How do people feel about the loss of the Fighting Souix Nick name?


----------



## huntin1 (Nov 14, 2003)

Chuck Smith said:


> How do people feel about the loss of the Fighting Souix Nick name?


It sucks.

Since I am part Irish I think I should start a petition to force the NCAA to put the same sanctions on Notre Dame. Calling their team the fighting Irish is derogatory to me and my brother Irishmen.

What a crock.

Huntin1


----------



## Plainsman (Jul 30, 2003)

We blinked.


----------



## north1 (Nov 9, 2010)

As to the und nickname, I have mixed feelings. I graduated from UND in 1992 and still have close ties with some professors. I know they had a very promising prospect for a chemistry professor who decided not to take a job at UND because of the nickname. This was due to the bad press and possible difficulties in obtaining research grants.

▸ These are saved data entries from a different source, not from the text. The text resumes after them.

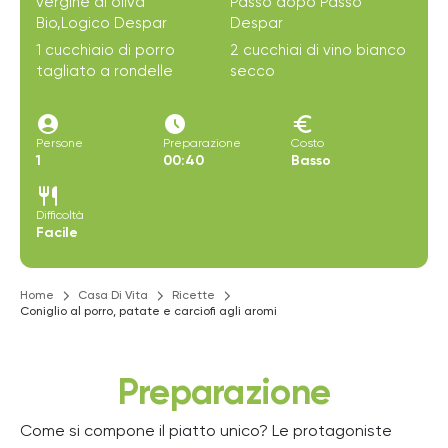
vergine di oliva
Passo dopo Passo
Bio,Logico Despar
Despar
1 cucchiaio di porro
2 cucchiai di vino bianco
tagliato a rondelle
secco
account_circle
access_time_filled
euro
Persone
Preparazione
Costo
1
00:40
Basso
restaurant
Difficoltà
Facile
Home
Casa Di Vita
Ricette
Coniglio al porro, patate e carciofi agli aromi
Preparazione
Come si compone il piatto unico? Le protagoniste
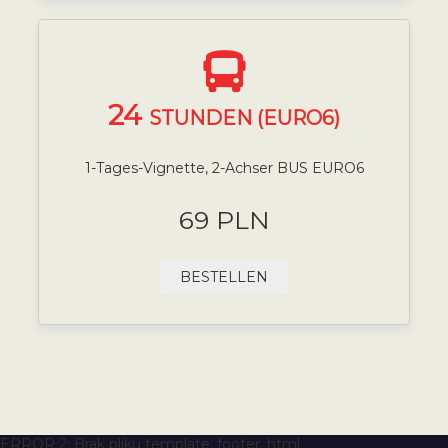
24
STUNDEN (EURO6)
1-Tages-Vignette, 2-Achser BUS EURO6
69 PLN
BESTELLEN
ERROR 2: Brak pliku template: footer_html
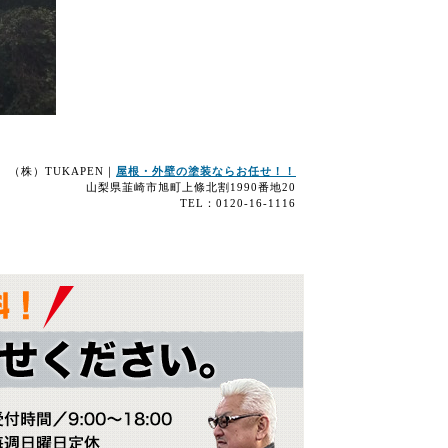
（株）TUKAPEN｜
屋根・外壁の塗装ならお任せ！！
山梨県韮崎市旭町上條北割1990番地20
TEL：0120-16-1116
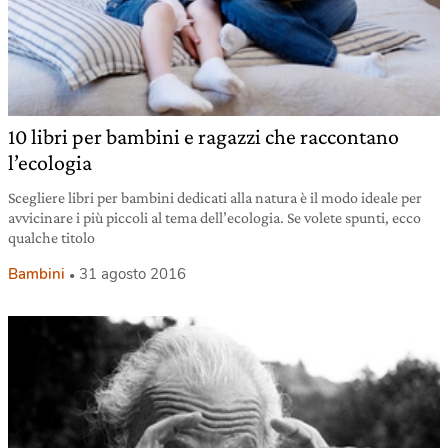
10 libri per bambini e ragazzi che raccontano
l’ecologia
Scegliere libri per bambini dedicati alla natura è il modo ideale per
avvicinare i più piccoli al tema dell’ecologia. Se volete spunti, ecco
qualche titolo
Bambini
31 agosto 2016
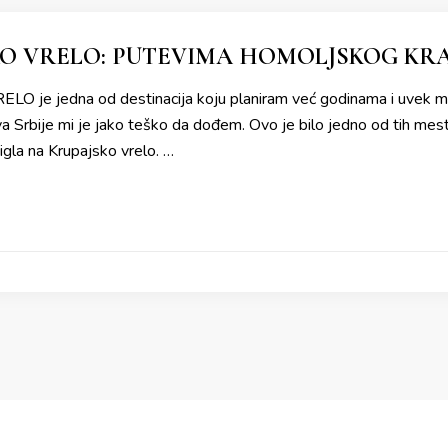
O VRELO: PUTEVIMA HOMOLJSKOG KR
 je jedna od destinacija koju planiram već godinama i uvek mi
 Srbije mi je jako teško da dođem. Ovo je bilo jedno od tih mesta
tigla na Krupajsko vrelo. …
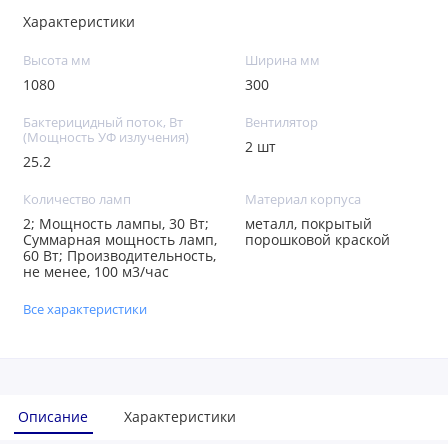
Характеристики
Высота мм
Ширина мм
1080
300
Бактерицидный поток, Вт
Вентилятор
(Мощность УФ излучения)
2 шт
25.2
Количество ламп
Материал корпуса
2; Мощность лампы, 30 Вт;
металл, покрытый
Суммарная мощность ламп,
порошковой краской
60 Вт; Производительность,
не менее, 100 м3/час
Все характеристики
Описание
Характеристики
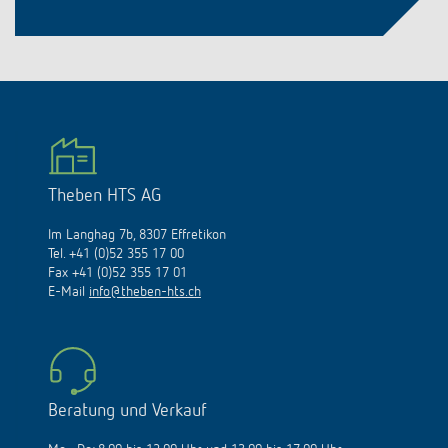
Theben HTS AG
Im Langhag 7b, 8307 Effretikon
Tel. +41 (0)52 355 17 00
Fax +41 (0)52 355 17 01
E-Mail
info@theben-hts.ch
Beratung und Verkauf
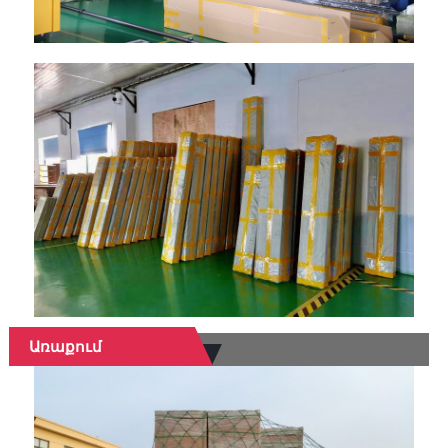
Առաքում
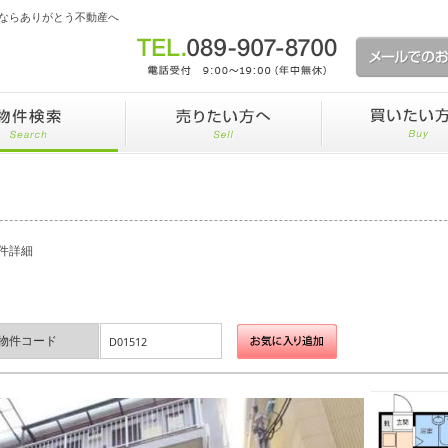
ならありがとう不動産へ
件詳細
物件コード
D01512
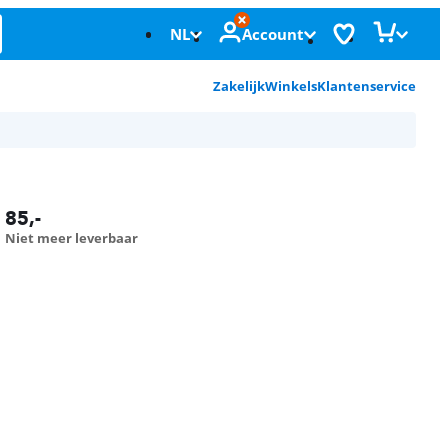
NL
Account
Zakelijk
Winkels
Klantenservice
85
,-
Niet meer leverbaar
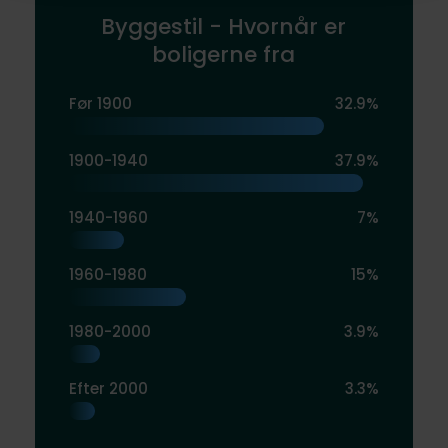
Byggestil - Hvornår er
boligerne fra
Før 1900
32.9%
1900-1940
37.9%
1940-1960
7%
1960-1980
15%
1980-2000
3.9%
Efter 2000
3.3%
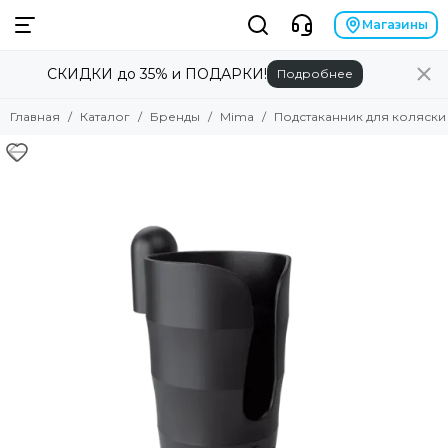
Бренды
Магазины
СКИДКИ до 35% и ПОДАРКИ!
Подробнее
Смотреть все товары
Alilo
Главная
Каталог
Бренды
Mima
Подстаканник для коляски
Anex
Angela Bella
Asobu
Atopalm
Avionaut
Avova
Baby Patent
Babiators
Baby Chipak
Beaba
Bebizaro
Brand for my son
Britax Roemer
B.Toys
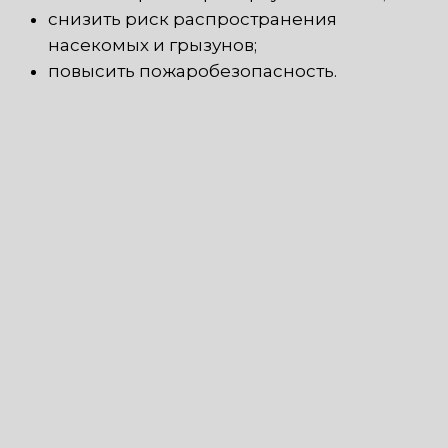
снизить риск распространения
насекомых и грызунов;
повысить пожаробезопасность.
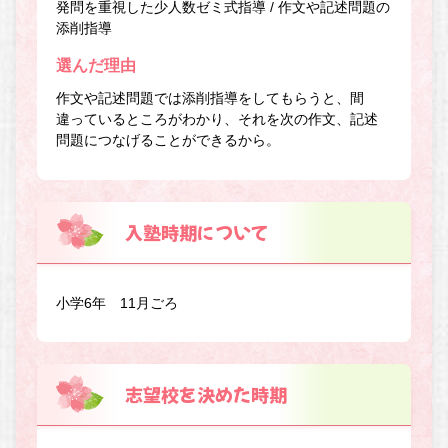
発問を重視した少人数ゼミ式指導 / 作文や記述問題の
添削指導
選んだ理由
作文や記述問題では添削指導をしてもらうと、間
違っているところがわかり、それを次の作文、記述
問題につなげることができるから。
入塾時期について
小学6年 11月ごろ
志望校を決めた時期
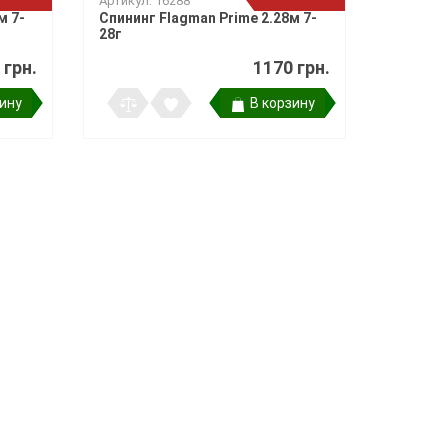
Артикул: 16288
м 7-
Спининг Flagman Prime 2.28м 7-
28г
 грн.
1170 грн.
зину
В корзину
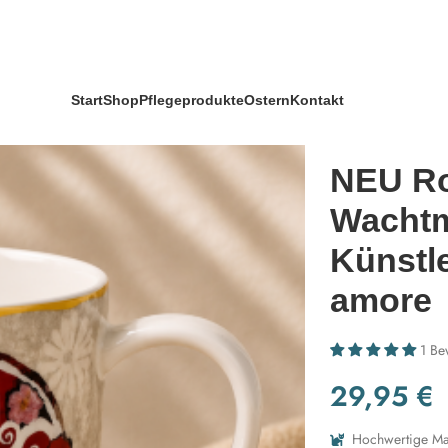
Künstlertasse Templi dell amore
Start
Shop
Pflegeprodukte
Ostern
Kontakt
NEU Ro
Wachtm
Künstle
amore
1 Be
29,95
€
Hochwertige Mat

I too am Irish, and Norwegian so throw the Vikings in the pool of deragatory nicknames. Oh while were at it lets add the Florida Seminoles, Clevland Indians, Washington Redskins. Yes, I know the last two are professional teams. We could go on and on. The NCAA are simply a bunch of hippocrites who singled out one college. Really is sickening one group has that much power.
But it is hopefully over, we can move on and create a new legacy with a new nickname.


----------



## teamflightstoppersND (Feb 20, 2009)

north1 said:


> I know they had a very promising prospect for a chemistry professor who decided not to take a job at UND because of the nickname.


These people have caused the demise of the Sioux nickname. They think they know better than the majority of the rest of us. I have NEVER seen a local or national poll that opposed the Sioux nickname. Frankly I would rather not have any of those extreme professors at UND. They will not be denied funding for research because of the nickname.


----------



## huntin1 (Nov 14, 2003)

Does anyone else find it interesting that the major push to get them to keep the name is coming from Standing Rock and Spirit Lake Reservations. So the people who want to keep the nickname are the people who NCAA says are offended by it.

huntin1


----------